Tebboune lance la souveraineté numérique algérienne

Le président Abdelmadjid Tebboune a placé la cybersécurité au cœur de la stratégie de sécurité nationale pour la période 2025-2029. Cette orientation, révélée par La Patrie News en mars 2026, marque un tournant dans la gestion des infrastructures critiques du pays. Le document officiel, consulté par plusieurs médias algériens, fixe comme priorité absolue la protection des réseaux gouvernementaux, des banques et des opérateurs énergétiques contre les cyberattaques.

La stratégie s’articule autour de trois axes principaux. Le premier concerne le renforcement des capacités techniques de l’Agence nationale de la sécurité des systèmes d’information (ANSSI). Selon L’Expression, cette agence a déjà commencé à déployer des systèmes de détection des intrusions dans les ministères clés, notamment ceux de la Défense et des Finances. Le deuxième axe vise la formation de 5 000 experts en cybersécurité d’ici 2029, avec la création de filières spécialisées dans les universités d’Alger, Oran et Constantine. Enfin, le troisième axe prévoit la mise en place d’un cadre juridique contraignant pour les entreprises publiques et privées, imposant des audits réguliers et des protocoles de réponse aux incidents.

Cette initiative intervient dans un contexte régional tendu. En 2025, plusieurs pays du Maghreb ont subi des attaques informatiques ciblant leurs infrastructures portuaires et leurs réseaux électriques. L’Algérie, qui a échappé à ces assauts, entend désormais se positionner comme un acteur régional de référence en matière de sécurité numérique. Le général Saïd Chengriha, chef d’état-major de l’Armée nationale populaire (ANP), a souligné lors d’une allocution en mai 2026 que « la souveraineté numérique est aussi cruciale que la souveraineté énergétique ». Cette déclaration, rapportée par L’Algérie Aujourd’hui, confirme l’implication directe des forces armées dans la protection du cyberespace.

Les premières mesures concrètes ont été annoncées lors des Cyber Security Days 2026, organisés à Alger en juin. Le ministre des Postes et des Télécommunications, Karim Bibi Triki, a dévoilé un partenariat avec des entreprises locales comme Condor Electronics et des acteurs internationaux pour développer des solutions de chiffrement endogènes. « Nous ne dépendrons plus des technologies étrangères pour sécuriser nos données sensibles », a-t-il affirmé devant un parterre d’experts. Le Courrier d’Algérie a précisé que ce projet inclut la création d’un centre de données souverain, abrité dans un bunker souterrain près de Blida, conçu pour résister aux attaques physiques et virtuelles.

Les défis restent cependant nombreux. L’Algérie part avec un retard significatif par rapport à des pays comme le Maroc ou la Tunisie, qui ont déjà structuré leurs agences de cybersécurité depuis plusieurs années. Les experts interrogés par Areion24.news pointent également le manque de coordination entre les différents services de renseignement, malgré les récentes réformes au sein de la Direction générale de la sécurité intérieure (DGSI).
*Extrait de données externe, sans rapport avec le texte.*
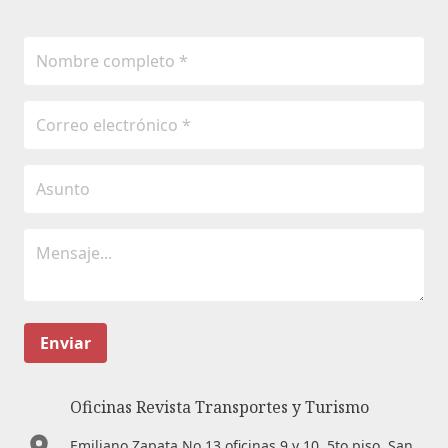
Enviar
Oficinas Revista Transportes y Turismo
Emiliano Zapata No.13 oficinas 9 y 10. 5to piso. San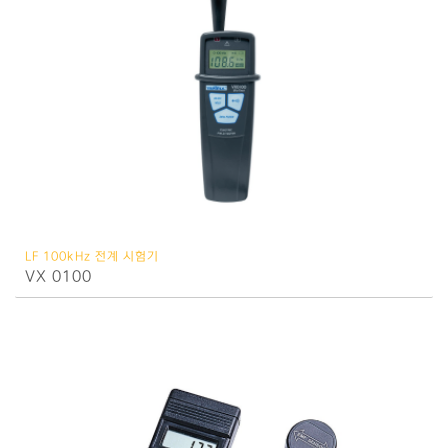
LF 100kHz 전계 시험기
VX 0100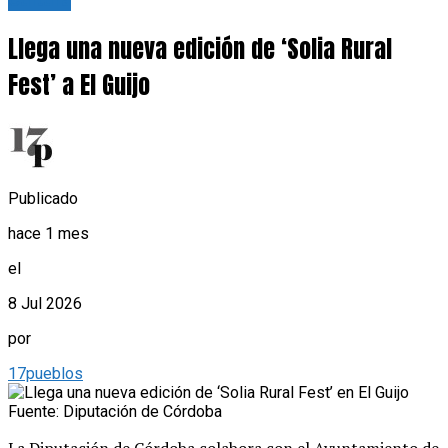
Cultura
Llega una nueva edición de ‘Solia Rural
Fest’ a El Guijo
Publicado
hace 1 mes
el
8 Jul 2026
por
17pueblos
Fuente: Diputación de Córdoba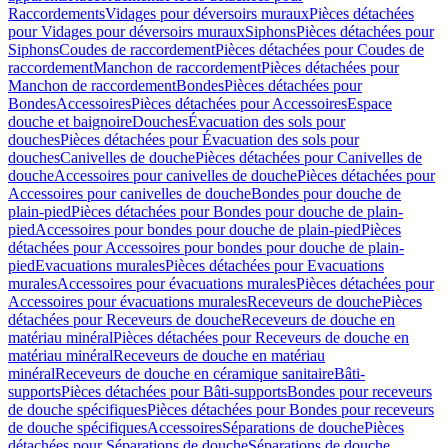
Raccordements
Vidages pour déversoirs muraux
Pièces détachées
pour Vidages pour déversoirs muraux
Siphons
Pièces détachées pour
Siphons
Coudes de raccordement
Pièces détachées pour Coudes de
raccordement
Manchon de raccordement
Pièces détachées pour
Manchon de raccordement
Bondes
Pièces détachées pour
Bondes
Accessoires
Pièces détachées pour Accessoires
Espace
douche et baignoire
Douches
Évacuation des sols pour
douches
Pièces détachées pour Évacuation des sols pour
douches
Canivelles de douche
Pièces détachées pour Canivelles de
douche
Accessoires pour canivelles de douche
Pièces détachées pour
Accessoires pour canivelles de douche
Bondes pour douche de
plain-pied
Pièces détachées pour Bondes pour douche de plain-
pied
Accessoires pour bondes pour douche de plain-pied
Pièces
détachées pour Accessoires pour bondes pour douche de plain-
pied
Evacuations murales
Pièces détachées pour Evacuations
murales
Accessoires pour évacuations murales
Pièces détachées pour
Accessoires pour évacuations murales
Receveurs de douche
Pièces
détachées pour Receveurs de douche
Receveurs de douche en
matériau minéral
Pièces détachées pour Receveurs de douche en
matériau minéral
Receveurs de douche en matériau
minéral
Receveurs de douche en céramique sanitaire
Bâti-
supports
Pièces détachées pour Bâti-supports
Bondes pour receveurs
de douche spécifiques
Pièces détachées pour Bondes pour receveurs
de douche spécifiques
Accessoires
Séparations de douche
Pièces
détachées pour Séparations de douche
Séparations de douche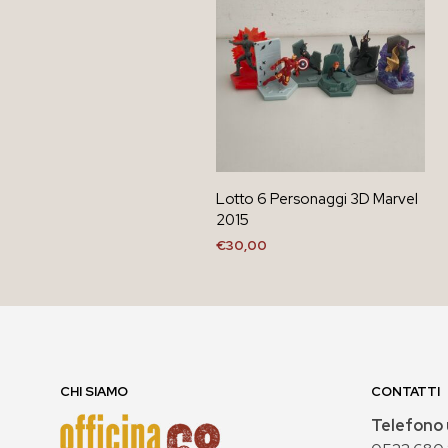
Lotto 6 Personaggi 3D Marvel
2015
€
30,00
AGGIUNGI AL CARRELLO
CHI SIAMO
CONTATTI
Telefono 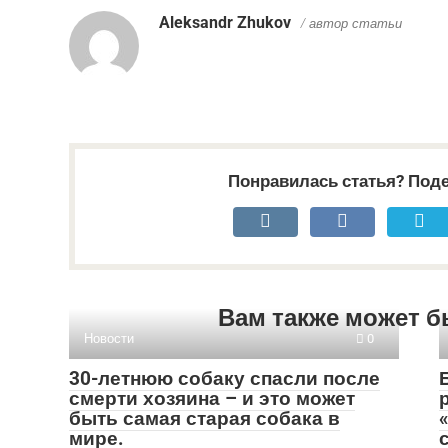
Aleksandr Zhukov
/ автор статьи
Понравилась статья? Поде
Вам также может б
Новости
0
30-летнюю собаку спасли после
смерти хозяина – и это может
быть самая старая собака в
мире.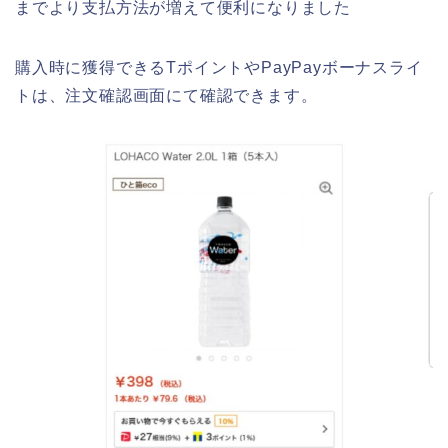
までより支払方法が増えて便利になりました
購入時に獲得できるTポイントやPayPayボーナスライ
トは、注文確認画面にて確認できます。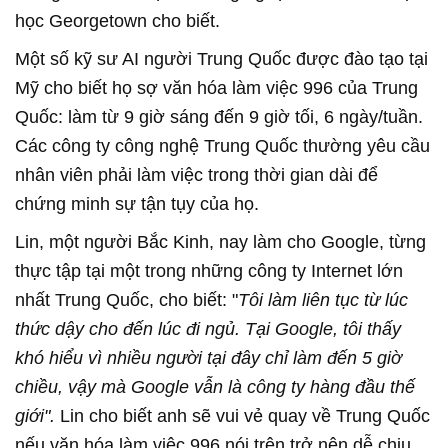
học Georgetown cho biết.
Một số kỹ sư AI người Trung Quốc được đào tạo tại
Mỹ cho biết họ sợ văn hóa làm việc 996 của Trung
Quốc: làm từ 9 giờ sáng đến 9 giờ tối, 6 ngày/tuần.
Các công ty công nghệ Trung Quốc thường yêu cầu
nhân viên phải làm việc trong thời gian dài để
chứng minh sự tận tụy của họ.
Lin, một người Bắc Kinh, nay làm cho Google, từng
thực tập tại một trong những công ty Internet lớn
nhất Trung Quốc, cho biết: "
Tôi làm liên tục từ lúc
thức dậy cho đến lúc đi ngủ. Tại Google, tôi thấy
khó hiểu vì nhiều người tại đây chỉ làm đến 5 giờ
chiều, vậy mà Google vẫn là công ty hàng đầu thế
giới".
Lin cho biết anh sẽ vui vẻ quay về Trung Quốc
nếu văn hóa làm việc 996 nói trên trở nên dễ chịu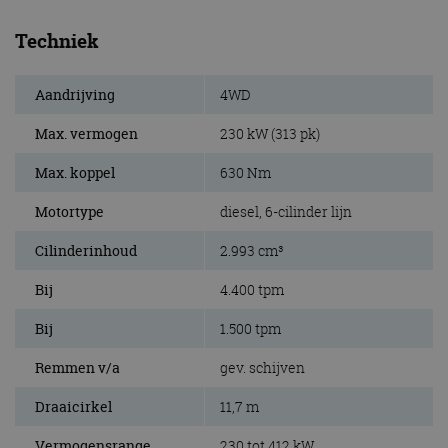
Techniek
Aandrijving
4WD
Max. vermogen
230 kW (313 pk)
Max. koppel
630 Nm
Motortype
diesel, 6-cilinder lijn
Cilinderinhoud
2.993 cm³
Bij
4.400 tpm
Bij
1.500 tpm
Remmen v/a
gev. schijven
Draaicirkel
11,7 m
Vermogensrange
230 tot 412 kW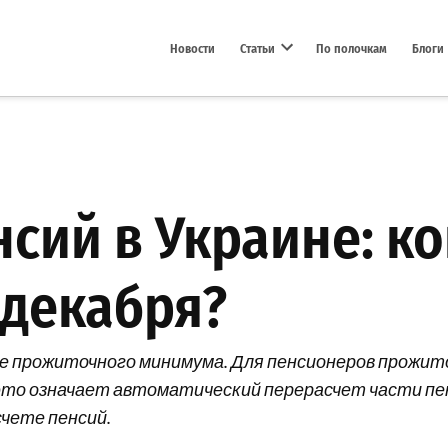
Новости
Статьи
По полочкам
Блоги
Open dropdown menu
сий в Украине: ко
 декабря?
ие прожиточного минимума. Для пенсионеров прожит
, это означает автоматический перерасчет части пе
счете пенсий.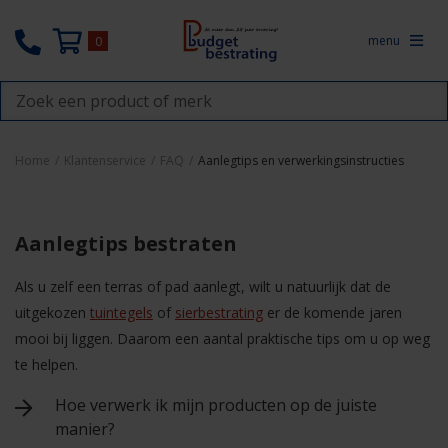
menu
0
Home
/
Klantenservice
/
FAQ
/
Aanlegtips en verwerkingsinstructies
Aanlegtips bestraten
Als u zelf een terras of pad aanlegt, wilt u natuurlijk dat de
uitgekozen
tuintegels
of
sierbestrating
er de komende jaren
mooi bij liggen. Daarom een aantal praktische tips om u op weg
te helpen.
Hoe verwerk ik mijn producten op de juiste
manier?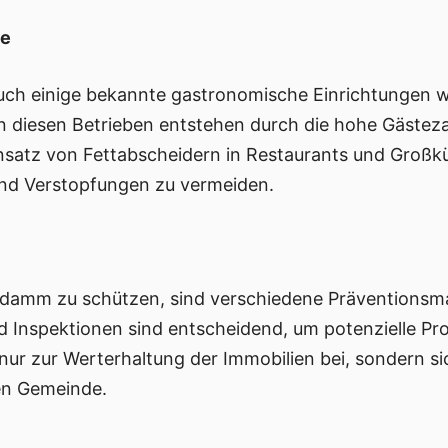
be
h einige bekannte gastronomische Einrichtungen w
 In diesen Betrieben entstehen durch die hohe Gästez
nsatz von Fettabscheidern in Restaurants und Großküc
nd Verstopfungen zu vermeiden.
gdamm zu schützen, sind verschiedene Präventions
 Inspektionen sind entscheidend, um potenzielle Pro
nur zur Werterhaltung der Immobilien bei, sondern sic
en Gemeinde.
Un ancien cadre de l’ANSSI, sous couvert d’anonymat, a confié que « les rivalités entre ministères freinent la mise en œuvre des protocoles de sécurité ».

Sur le plan économique, cette stratégie pourrait ouvrir de nouvelles opportunités. Plusieurs start-up algériennes spécialisées en cybersécurité, comme Cyberia et SecureDZ, ont vu leurs effectifs doubler depuis 2025. Le gouvernement mise sur ces entreprises pour réduire la dépendance aux solutions étrangères, notamment américaines et chinoises, dont les coûts d’acquisition et de maintenance pèsent lourdement sur le budget de l’État. La Sonatrach, qui gère des infrastructures critiques, a déjà commencé à internaliser une partie de ses besoins en cybersécurité, comme l’a révélé une source interne à L’Algérie Aujourd’hui.

La dimension géopolitique n’est pas absente de cette stratégie. L’Algérie cherche à se positionner comme un partenaire fiable pour l’Europe, dans un contexte où les tensions entre l’OTAN et la Russie rendent les approvisionnements énergétiques plus vulnérables aux cybermenaces. En février 2026, lors d’une visite à Bruxelles, le ministre des Affaires étrangères Ahmed Attaf a évoqué la possibilité de créer un « corridor numérique sécurisé » entre l’Algérie et l’Union européenne, une proposition accueillie avec intérêt par plusieurs pays membres.

Les prochains mois seront décisifs pour évaluer l’efficacité de cette stratégie. Les premiers tests grandeur nature sont prévus lors des élections législatives de 2027, où les systèmes de vote électronique, déjà expérimentés localement, seront déployés à plus grande échelle. Le succès ou l’échec de ces opérations déterminera si l’Algérie a réussi son pari de devenir un acteur incontournable de la cybersécurité en Afrique du Nord.